In the early 1990s, shipowner Koole Terminals commissioned a new chemical coaster for transporting edible oils, the Star Bonaire, destined for short sea shipping. With a loading capacity of 2500 tonnes, and at 90 metres long and 12 metres wide, it was to be the first cylindrical storage carrier, based on a tank model used for inland shipping. While construction went according to plan initially, soon several concerns surfaced. Based on calculations, the tank construction design was unfit for an open sea environment, where natural forces may contort the ship, causing undue stress on the tank structure. Launching this vessel into open waters could end in disaster.
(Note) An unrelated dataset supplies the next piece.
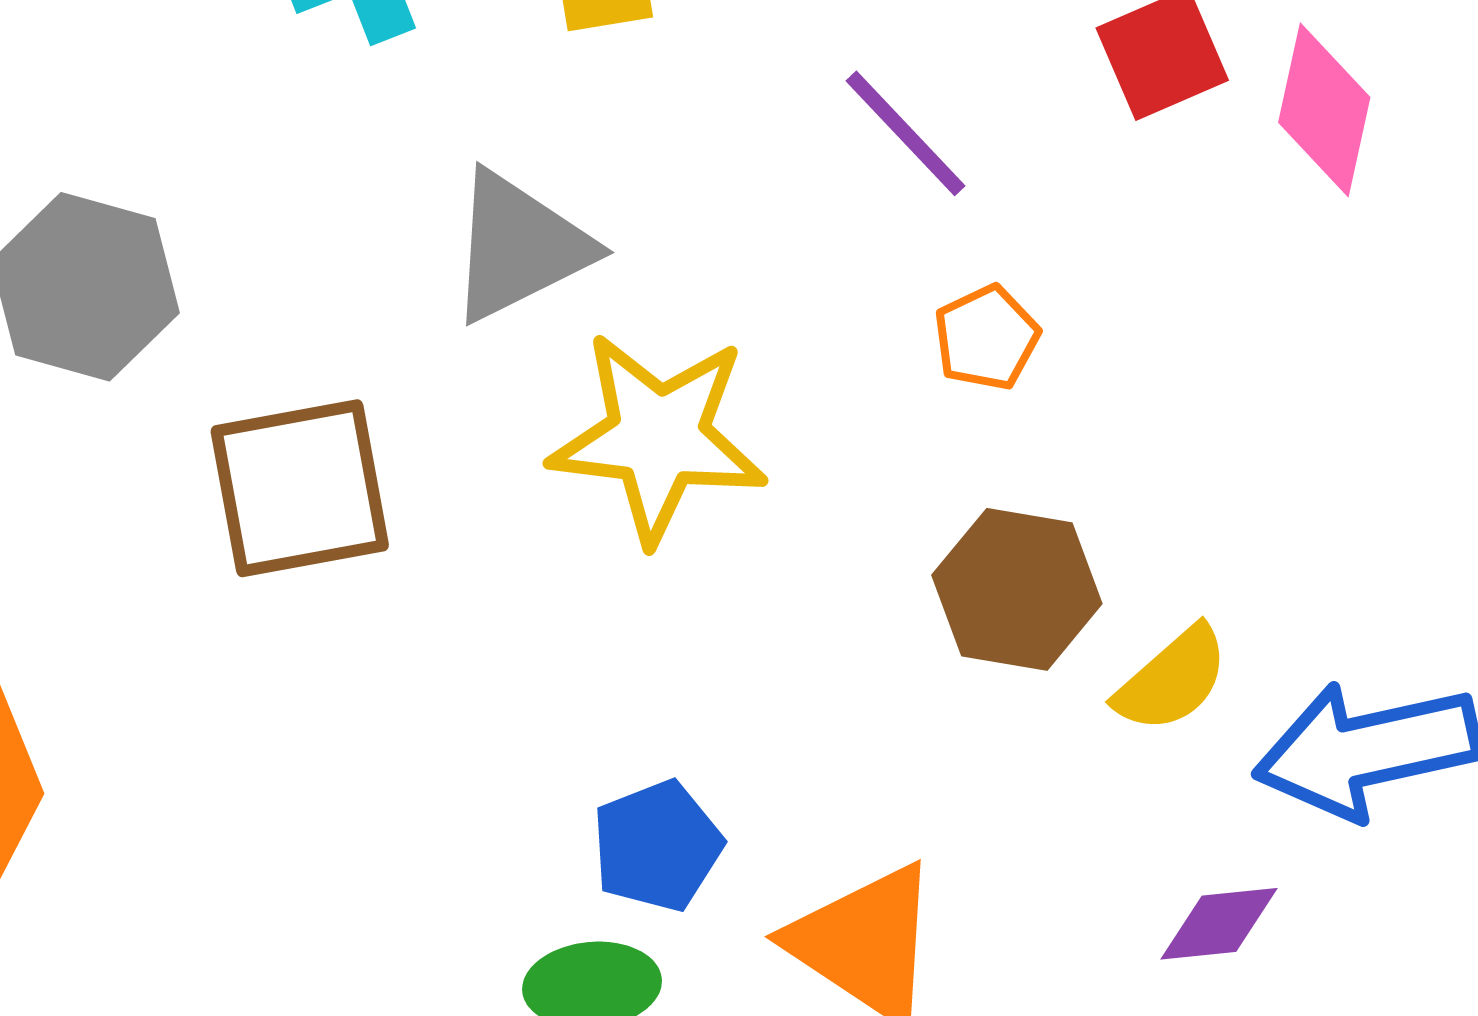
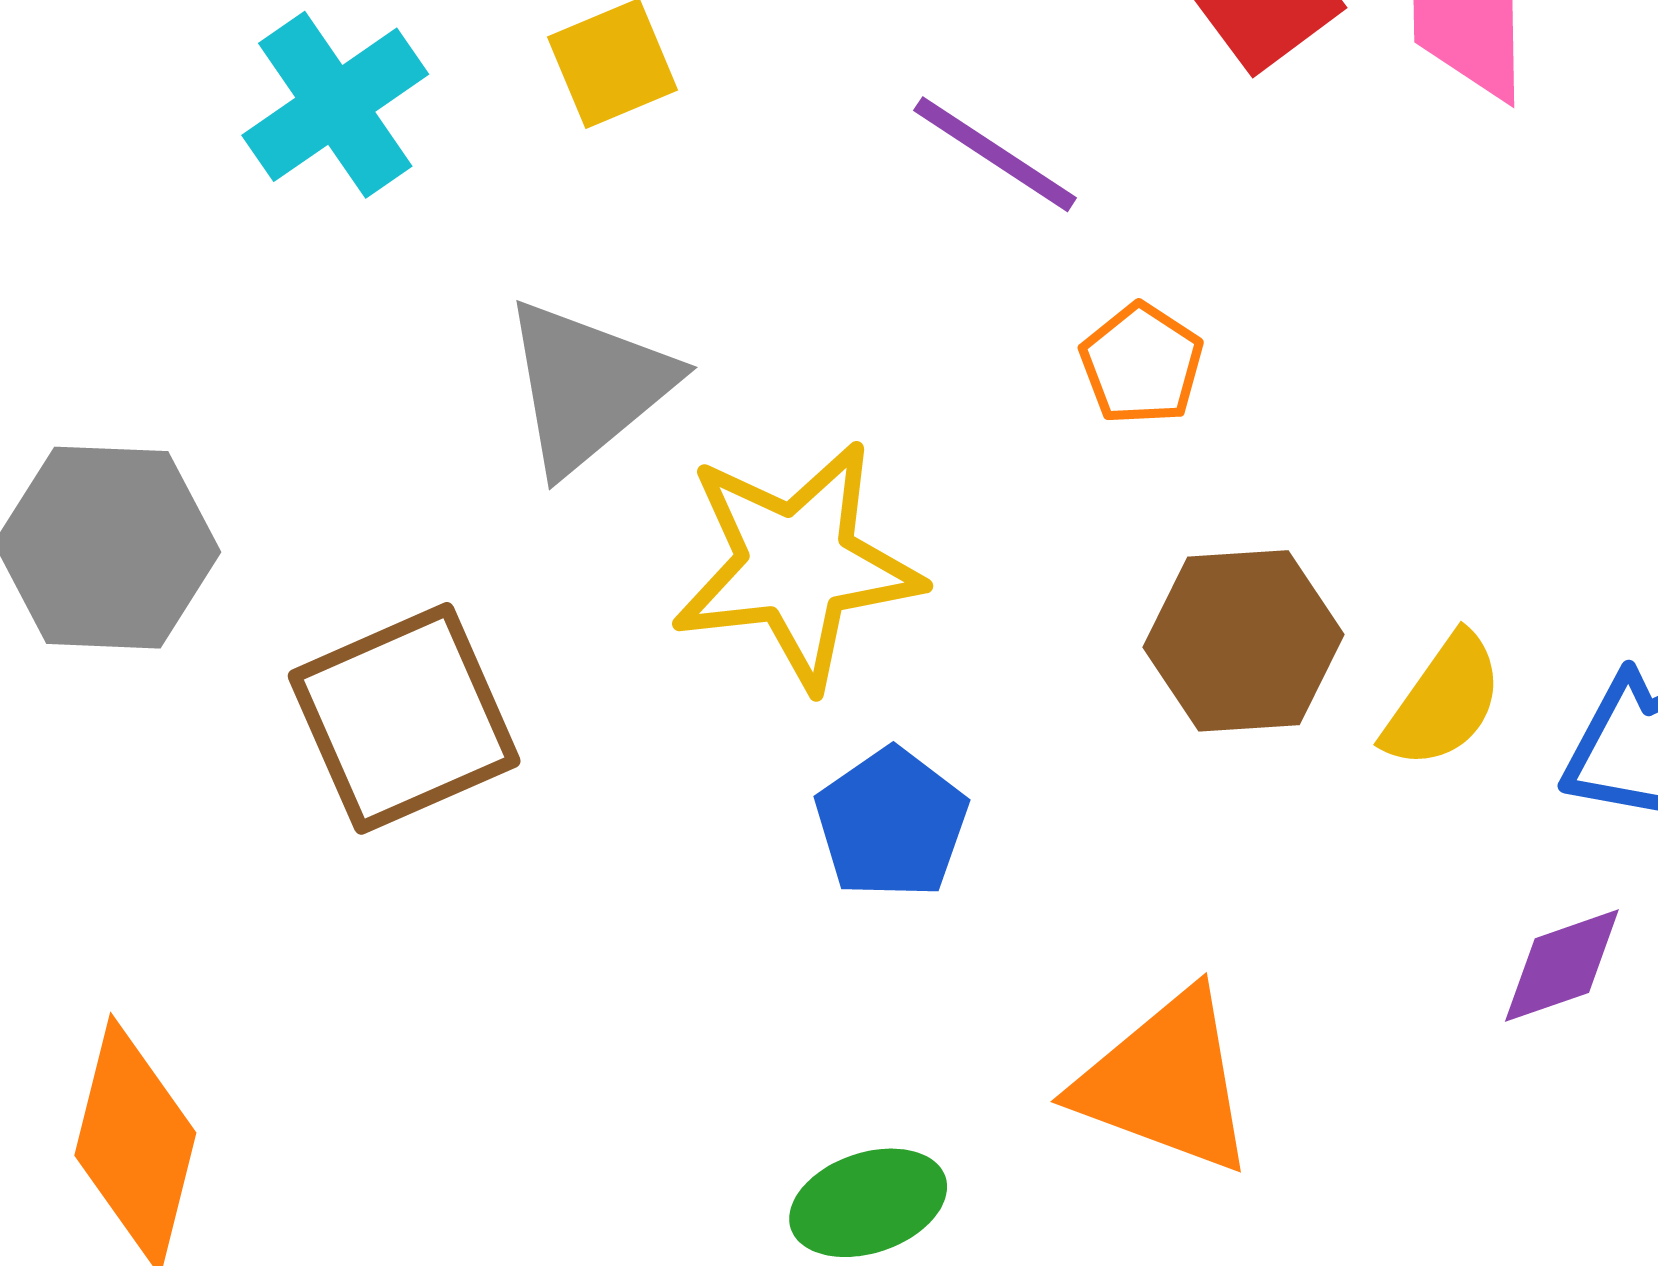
blue pentagon: (657, 846) -> (891, 823), moved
To still make the deadline, curb excess costs, and minimise risks, Koole Engineering was rushed in to reengineer the whole tank system and its foundations. By using the Finite Elements Method (FEM), Koole Engineering was able to quickly chart and deduce water forces on the Star Bonaire’s hull, and adapt and improve the tanks’ resilience accordingly. Within the course of just four months, Koole Engineering reengineered the Star Bonaire’s tanks using the limits of its existing foundation, and oversaw its production process.
The Star Bonaire formed the basis of our innovative solution, Orca Tank Technology, which we submitted for patent rights.
The ship was launched in 1997. To date, more than twenty years later, the Star Bonaire still sails, and its owners still benefit from its system of independent cylindrical tanks.
After the Star Bonaire, we further developed and refined the technology, leading to even more effective tank configurations.